Obstacle #2: Employees Don’t Feel Empowered
Change does not happen without effective retrospectives (review periods) that encourage team members to come together, their collective perspective, and to identify potential improvements for processes, operations, and innovations. This is the very key to continuous development. The only problem is running productive retrospectives and seeing the takeaways from those meetings actually acted on and realized isn’t always easy.
Unless a team can facilitate a culture of change and empower its employees to act on improvement ideas, then the team will struggle to reach a state of continuous improvement.
Making Change Part of Your Operating Process
One of the biggest reasons change doesn’t happen is that it is not considered part of the standard operations of the team. By making change part of the team’s operations, a team can facilitate a culture that encourages change. Here are two tips to get you going in the right direction:
- Make time for change: Set aside a certain period of time in planning that is dedicated toward working on the top change opportunity identified each retrospective period. This can be anywhere from 5 to 15 percent of a team’s time depending on how aggressively the team is pursuing change and its capability to identify change opportunities. The key is to start off with smaller changes that are more manageable and taking on bigger ones until the team finds its sweet spot. By making the team aware of this time allocation, the team will see that change is expected and see it as part of the operating process.
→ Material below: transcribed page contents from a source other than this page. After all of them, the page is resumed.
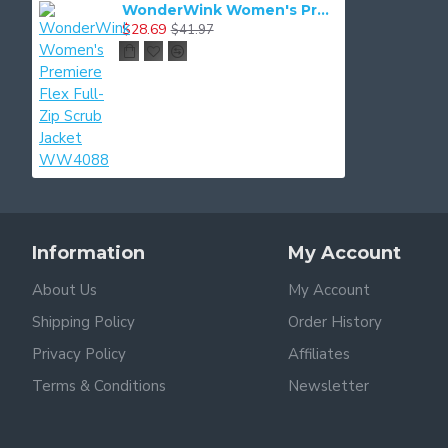
WonderWink Women's Premiere Flex Full-Zip Scrub Jacket WW4088
$28.69
$41.97
Information
My Account
About Us
My Account
Shipping Policy
Order History
Privacy Policy
Affiliates
Terms & Conditions
Newsletter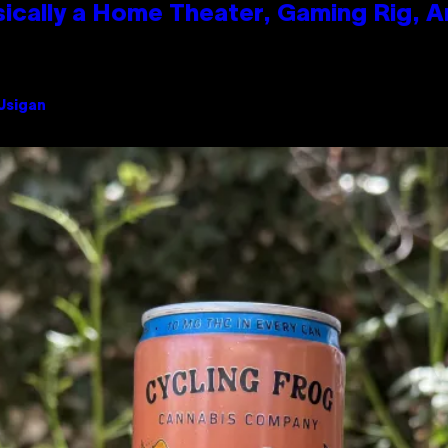
ically a Home Theater, Gaming Rig, A
 Usigan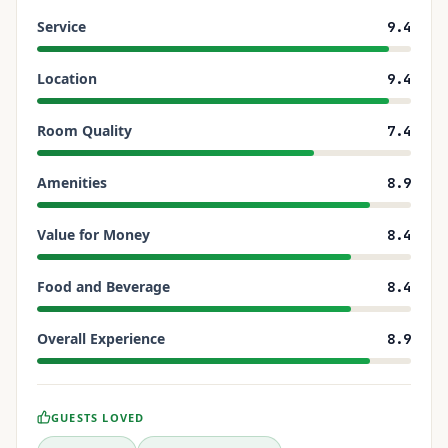
Service
9.4
Location
9.4
Room Quality
7.4
Amenities
8.9
Value for Money
8.4
Food and Beverage
8.4
Overall Experience
8.9
GUESTS LOVED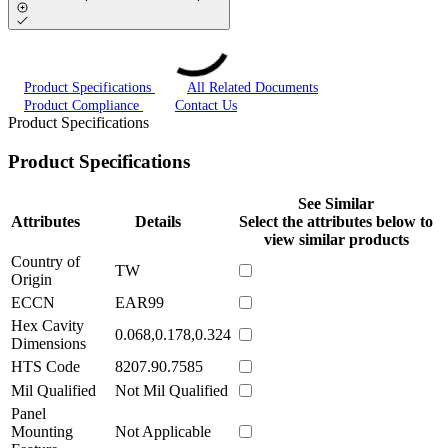
Product Specifications
All Related Documents
Product Compliance
Contact Us
Product Specifications
Product Specifications
See Similar
Attributes
Details
Select the attributes below to
view similar products
Country of
TW
Origin
ECCN
EAR99
Hex Cavity
0.068,0.178,0.324
Dimensions
HTS Code
8207.90.7585
Mil Qualified
Not Mil Qualified
Panel
Mounting
Not Applicable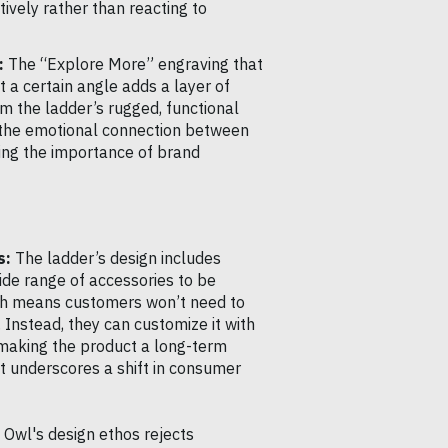
ively rather than reacting to
:
The “Explore More” engraving that
t a certain angle adds a layer of
om the ladder’s rugged, functional
 the emotional connection between
ting the importance of brand
s:
The ladder’s design includes
ide range of accessories to be
ach means customers won’t need to
 Instead, they can customize it with
 making the product a long-term
t underscores a shift in consumer
Owl's design ethos rejects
- Incentivize change: Teams should establish incentives or awards for team members who identify top change opportunities. Doing so will encourage team members to get more involved in the identification process. Typically, rewards are more effective than punishments in helping drive a culture of change.
Happiness as a Barometer for Change
About a month ago, I completed Jeff Sutherland’s Certified Scrum Product Owner (CSPO) Training. In that training, Jeff introduced the idea of the “Happiness Index”, a very simple way for teams to encourage more participation in retrospectives and get team members thinking about improvement opportunities.
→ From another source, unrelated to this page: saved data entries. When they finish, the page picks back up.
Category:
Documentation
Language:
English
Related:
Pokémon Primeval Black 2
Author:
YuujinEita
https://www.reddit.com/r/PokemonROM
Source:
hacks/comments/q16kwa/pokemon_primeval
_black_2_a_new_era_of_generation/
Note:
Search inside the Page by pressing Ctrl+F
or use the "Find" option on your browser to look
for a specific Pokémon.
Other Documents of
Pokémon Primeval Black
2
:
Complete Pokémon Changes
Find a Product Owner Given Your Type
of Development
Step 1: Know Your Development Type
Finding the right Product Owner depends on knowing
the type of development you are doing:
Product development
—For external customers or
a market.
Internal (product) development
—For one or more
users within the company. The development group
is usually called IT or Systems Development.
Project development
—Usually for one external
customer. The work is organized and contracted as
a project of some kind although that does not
What Jeff has learned from studying high-performing teams over several years is that highly productive teams are very happy relative to other teams. Consequently, asking team members about their happiness level and then asking what would make them happier actually inspires them to bring forth process improvement ideas that lead to improved productivity.
We are still in the early days of trying this out at OpenView Labs, but can already see it bringing new ideas to our retrospectives. The way we have implemented this idea is to ask every team member the following questions during team retrospectives:
- How happy are you on a 1 to 10 scale, where 10 is the high?
- What would make you happier?
What we have found is that answering these questions helps team members identify areas for improvement. The key is that this conversation needs to be focused around work, the environment, processes, and things that have an impact on productivity. The facilitator of the retrospective needs to ensure the conversation is focused by framing the question. This will help the team get the most out of its retrospective.
A team effort: Collective perspective far outweighs individual perspective when trying to identify process gaps, productivity improvement, and innovation opportunities. So a key to success is getting the full team involved in the change identification process.